→ **AIM OF THE EXERCISE**: Set down the material exactly as given, please, from its first line through the line that includes "обратной стороне таблички – двусторонняя".

• • • • •

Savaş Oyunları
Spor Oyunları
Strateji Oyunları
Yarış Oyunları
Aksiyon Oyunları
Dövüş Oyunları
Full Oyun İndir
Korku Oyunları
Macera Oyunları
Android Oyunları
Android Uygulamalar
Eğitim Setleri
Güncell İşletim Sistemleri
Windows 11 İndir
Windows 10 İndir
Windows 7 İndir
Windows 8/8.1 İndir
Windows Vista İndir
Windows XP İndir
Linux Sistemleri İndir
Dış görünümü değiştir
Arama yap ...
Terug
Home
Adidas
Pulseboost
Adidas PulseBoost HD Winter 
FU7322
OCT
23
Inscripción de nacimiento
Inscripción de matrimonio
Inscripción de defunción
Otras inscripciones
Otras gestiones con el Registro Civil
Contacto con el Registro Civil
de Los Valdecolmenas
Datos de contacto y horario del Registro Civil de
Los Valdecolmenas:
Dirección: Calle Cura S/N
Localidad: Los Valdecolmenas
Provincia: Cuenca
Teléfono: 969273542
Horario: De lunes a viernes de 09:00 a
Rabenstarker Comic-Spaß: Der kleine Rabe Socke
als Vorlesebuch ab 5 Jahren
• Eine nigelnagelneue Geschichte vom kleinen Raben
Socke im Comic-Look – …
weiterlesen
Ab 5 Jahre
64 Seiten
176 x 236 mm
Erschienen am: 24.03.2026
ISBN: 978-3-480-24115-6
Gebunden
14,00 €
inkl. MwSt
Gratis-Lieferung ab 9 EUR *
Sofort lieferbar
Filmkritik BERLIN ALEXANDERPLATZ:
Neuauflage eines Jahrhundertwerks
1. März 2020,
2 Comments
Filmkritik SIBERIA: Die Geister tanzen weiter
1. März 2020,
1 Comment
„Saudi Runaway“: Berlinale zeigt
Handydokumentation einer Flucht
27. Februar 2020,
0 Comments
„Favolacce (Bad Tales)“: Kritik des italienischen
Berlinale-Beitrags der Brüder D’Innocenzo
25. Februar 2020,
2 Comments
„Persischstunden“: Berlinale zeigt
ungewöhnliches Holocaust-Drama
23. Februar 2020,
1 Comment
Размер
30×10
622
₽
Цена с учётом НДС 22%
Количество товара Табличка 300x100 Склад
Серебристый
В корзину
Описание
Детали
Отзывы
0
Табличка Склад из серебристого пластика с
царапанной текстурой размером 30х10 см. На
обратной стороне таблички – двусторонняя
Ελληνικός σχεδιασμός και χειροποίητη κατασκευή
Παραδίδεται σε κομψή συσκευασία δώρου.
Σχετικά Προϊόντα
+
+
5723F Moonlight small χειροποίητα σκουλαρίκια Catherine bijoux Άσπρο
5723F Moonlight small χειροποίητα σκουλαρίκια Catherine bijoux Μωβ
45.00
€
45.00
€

• • • • •

→ **PROBLEM SOLUTION**:
Savaş Oyunları
Spor Oyunları
Strateji Oyunları
Yarış Oyunları
Aksiyon Oyunları
Dövüş Oyunları
Full Oyun İndir
Korku Oyunları
Macera Oyunları
Android Oyunları
Android Uygulamalar
Eğitim Setleri
Güncell İşletim Sistemleri
Windows 11 İndir
Windows 10 İndir
Windows 7 İndir
Windows 8/8.1 İndir
Windows Vista İndir
Windows XP İndir
Linux Sistemleri İndir
Dış görünümü değiştir
Arama yap ...
Terug
Home
Adidas
Pulseboost
Adidas PulseBoost HD Winter 
FU7322
OCT
23
Inscripción de nacimiento
Inscripción de matrimonio
Inscripción de defunción
Otras inscripciones
Otras gestiones con el Registro Civil
Contacto con el Registro Civil
de Los Valdecolmenas
Datos de contacto y horario del Registro Civil de
Los Valdecolmenas:
Dirección: Calle Cura S/N
Localidad: Los Valdecolmenas
Provincia: Cuenca
Teléfono: 969273542
Horario: De lunes a viernes de 09:00 a
Rabenstarker Comic-Spaß: Der kleine Rabe Socke
als Vorlesebuch ab 5 Jahren
• Eine nigelnagelneue Geschichte vom kleinen Raben
Socke im Comic-Look – …
weiterlesen
Ab 5 Jahre
64 Seiten
176 x 236 mm
Erschienen am: 24.03.2026
ISBN: 978-3-480-24115-6
Gebunden
14,00 €
inkl. MwSt
Gratis-Lieferung ab 9 EUR *
Sofort lieferbar
Filmkritik BERLIN ALEXANDERPLATZ:
Neuauflage eines Jahrhundertwerks
1. März 2020,
2 Comments
Filmkritik SIBERIA: Die Geister tanzen weiter
1. März 2020,
1 Comment
„Saudi Runaway“: Berlinale zeigt
Handydokumentation einer Flucht
27. Februar 2020,
0 Comments
„Favolacce (Bad Tales)“: Kritik des italienischen
Berlinale-Beitrags der Brüder D’Innocenzo
25. Februar 2020,
2 Comments
„Persischstunden“: Berlinale zeigt
ungewöhnliches Holocaust-Drama
23. Februar 2020,
1 Comment
Размер
30×10
622
₽
Цена с учётом НДС 22%
Количество товара Табличка 300x100 Склад
Серебристый
В корзину
Описание
Детали
Отзывы
0
Табличка Склад из серебристого пластика с
царапанной текстурой размером 30х10 см. На
обратной стороне таблички – двусторонняя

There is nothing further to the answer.